Messiah and The Nutcracker are twin poles of the American Christmas concert season, with both secular and sacred needs amply met by their ritualized annual performances to excitable seasonal audiences. Of course, there are Messiahs and Messiahs: there are the mammoth variety with as many people as can cram onto stage, and then there are the small and intimate ones (as if it were Dublin in 1742, without swords and hoops). And in between, there are the respectable medium-sized Messiahs of which tonight’s NSO version was an example.

Nathalie Stutzmann © Simon Fowler
Nathalie Stutzmann
© Simon Fowler

Nathalie Stutzmann, making her NSO debut as conductor, was an energizing presence, and led us, dynamically, if somewhat breathlessly, through the oratorio. Stutzmann’s Messiah didn’t dawdle around much, but saved the world at an accelerated pace. Her style was on the punchier side and this appeared to be well-matched to that of the chorus, the University of Maryland Concert Choir, directed by Edward MacLary. That they relished the high drama of the work was evident at every point. Key to their interpretation was very deliberate vocal punctuation and emphatic articulation. They specialized in sudden swells of sound and in texts which called for rhythmic attack. There were many such from “Surely He hath borne our griefs” to “All we like sheep”.

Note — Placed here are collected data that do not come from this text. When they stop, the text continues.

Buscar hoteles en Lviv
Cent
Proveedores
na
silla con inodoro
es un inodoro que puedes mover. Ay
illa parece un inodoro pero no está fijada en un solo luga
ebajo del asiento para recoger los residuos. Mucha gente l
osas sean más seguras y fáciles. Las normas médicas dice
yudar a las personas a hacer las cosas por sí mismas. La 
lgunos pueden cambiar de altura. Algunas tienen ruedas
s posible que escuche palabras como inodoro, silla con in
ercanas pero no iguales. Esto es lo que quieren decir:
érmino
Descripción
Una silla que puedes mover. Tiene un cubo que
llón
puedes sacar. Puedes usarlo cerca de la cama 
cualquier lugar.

At its best, this conveyed theological drama with dynamism; at its worst, it could come across as a little too jaunty, even vociferous. It did not tend to privilege either the sacral or the solemn moments, which were less lovingly dwelt upon. While the “Glory to God” was joyous, the immediately following “and peace on earth” was hushed but not in the least numinous. Peace on earth isn’t supposed to sound dull and unpolished: it is supposed to be holy ground. “Behold the Lamb”, which gravely opens the Passion narrative of Part II, was also disappointing. And then there is the chorus. Does the Hallelujah Chorus make or break a Messiah? It is hard to avoid seeing it as the axis around which the whole work turns. American audiences rise to their feet on principle for the duration (unconscious homage to the last King George that they had anything to do with?): the collective ritualized posture was a little distracting, and in the event, undeserved. Tension was not effectively built; there was not that notching up of pitch and of glory. In crashing bad form, the celebrated pause before the final chords was filled by somebody’s (the conductor’s?) deliberately audible intake of breath; the same went for the final Amen at the end of the work. Such silences in the score are already full of meaning and must be allowed to resonate to the depths of the hall and the heart: why cheapen them in such an obvious and self-indulgent fashion?

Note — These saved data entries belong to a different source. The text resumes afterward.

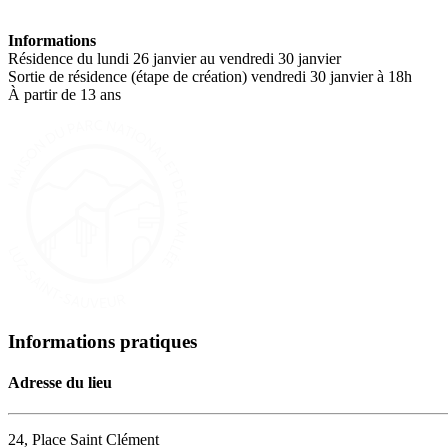
Informations
Résidence du lundi 26 janvier au vendredi 30 janvier
Sortie de résidence (étape de création) vendredi 30 janvier à 18h
À partir de 13 ans
Informations pratiques
Adresse du lieu
24, Place Saint Clément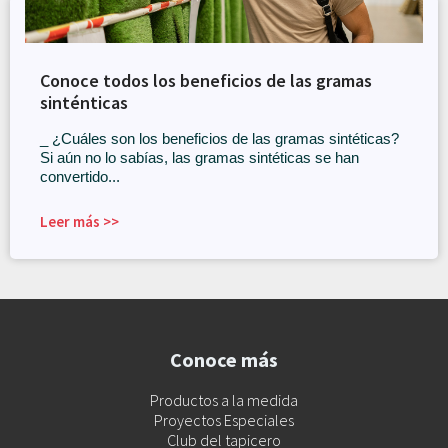
Conoce todos los beneficios de las gramas
sinténticas
_ ¿Cuáles son los beneficios de las gramas sintéticas?
Si aún no lo sabías, las gramas sintéticas se han
convertido...
Leer más >>
Conoce más
Productos a la medida
Proyectos Especiales
Club del tapicero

The soloists were all making their NSO debuts tonight, and good things, in particular, poured forth from baritone Stephen Powell, in a richly solemn voice. He was the adamantine point of reference in the whole. Contralto Sara Mingardo had difficulty dominating the orchestra; more unfortunate still was the paucity of her dramatic depth. Her exquisite aria “He was despised” is one of the most tragic moments in the whole musical canon: such ineffable melancholy was all brushed away in vocal and orchestral matter-of-factness. The exuberance of the Hallelujah Chorus does not stand without the pitiful depths of what has gone before; there is something lacking about the whole if the two aren’t respected in their emotional extremes. Soprano Emöke Baráth was light and pleasing if not over-given to exploring her arias’ dramatic possibilities; tenor Lawrence Wiliford was smooth-voiced, although not especially full.

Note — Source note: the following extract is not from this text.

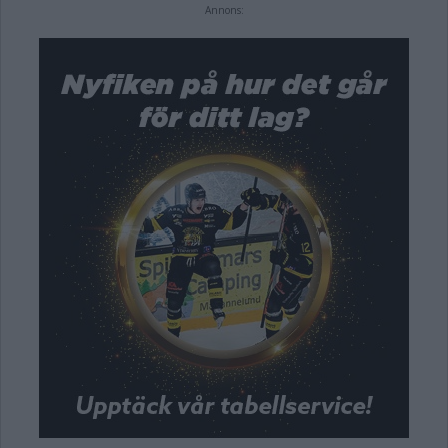
Annons:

I harbor an idle thought that a truly world class Messiah should have even the most devout atheist almost at the point of getting doubts. This most Christian of musical works, one written in an age of secular Enlightenment, is still capable of bringing on a sense of redemptive catharsis, however inchoate, when performed with due magnificence. Based on tonight’s performance, I don’t think Dawkins need worry over-much. Stutzmann’s Messiah was jolly enough but we weren’t elevated to the realm of the supernatural.